Extracted page text data =>

[Start of Attachment]

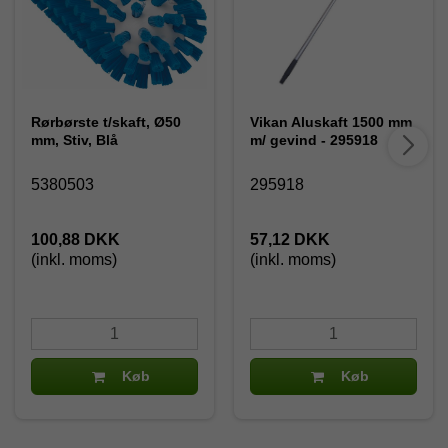
Rørbørste t/skaft, Ø50
Vikan Aluskaft 1500 mm
mm, Stiv, Blå
m/ gevind - 295918
5380503
295918
100,88 DKK
57,12 DKK
(inkl. moms)
(inkl. moms)
Køb
Køb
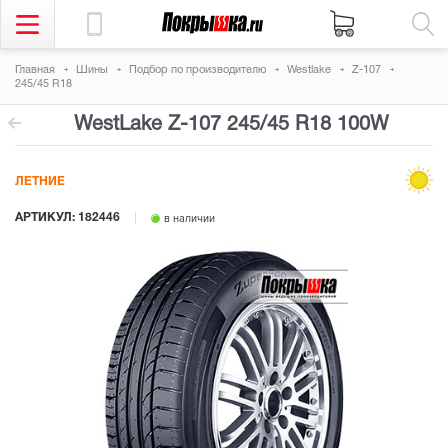
Главная
Шины
Подбор по производителю
Westlake
Z-107
245/45 R18
WestLake Z-107
245/45 R18 100W
ЛЕТНИЕ
АРТИКУЛ: 182446
в наличии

[End of Attachment]

PROBLEM STATEMENT => Please write out every entry exactly, but skip the pictures.

COMPLETED EXERCISE =>
Rørbørste t/skaft, Ø50
Vikan Aluskaft 1500 mm
mm, Stiv, Blå
m/ gevind - 295918
5380503
295918
100,88 DKK
57,12 DKK
(inkl. moms)
(inkl. moms)
Køb
Køb
Главная
Шины
Подбор по производителю
Westlake
Z-107
245/45 R18
WestLake Z-107
245/45 R18 100W
ЛЕТНИЕ
АРТИКУЛ: 182446
в наличии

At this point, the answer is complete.